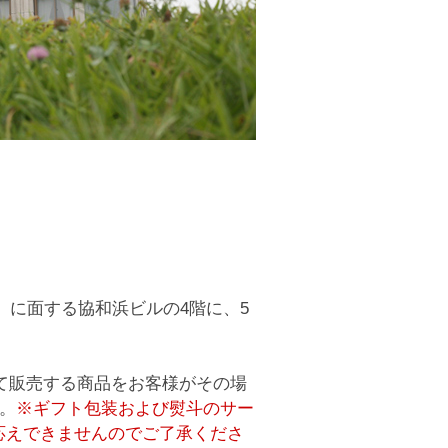
河」に面する協和浜ビルの4階に、5
にて販売する商品をお客様がその場
。
※ギフト包装および熨斗のサー
応えできませんのでご了承くださ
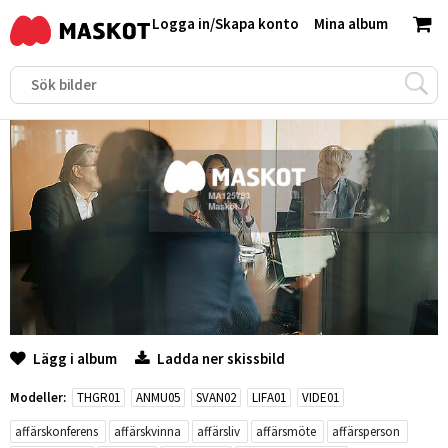
Logga in
/
Skapa konto
Mina album
Lägg i album
Ladda ner skissbild
Modeller:
THGR01
ANMU05
SVAN02
LIFA01
VIDE01
affärskonferens
affärskvinna
affärsliv
affärsmöte
affärsperson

◆ **Required action**
Copy out every entry above exactly. Leave the pictures out.

◆ **Result of this exercise**
河」に面する協和浜ビルの4階に、5
にて販売する商品をお客様がその場
。
※ギフト包装および熨斗のサー
応えできませんのでご了承くださ
Logga in
/
Skapa konto
Mina album
Lägg i album
Ladda ner skissbild
Modeller:
THGR01
ANMU05
SVAN02
LIFA01
VIDE01
affärskonferens
affärskvinna
affärsliv
affärsmöte
affärsperson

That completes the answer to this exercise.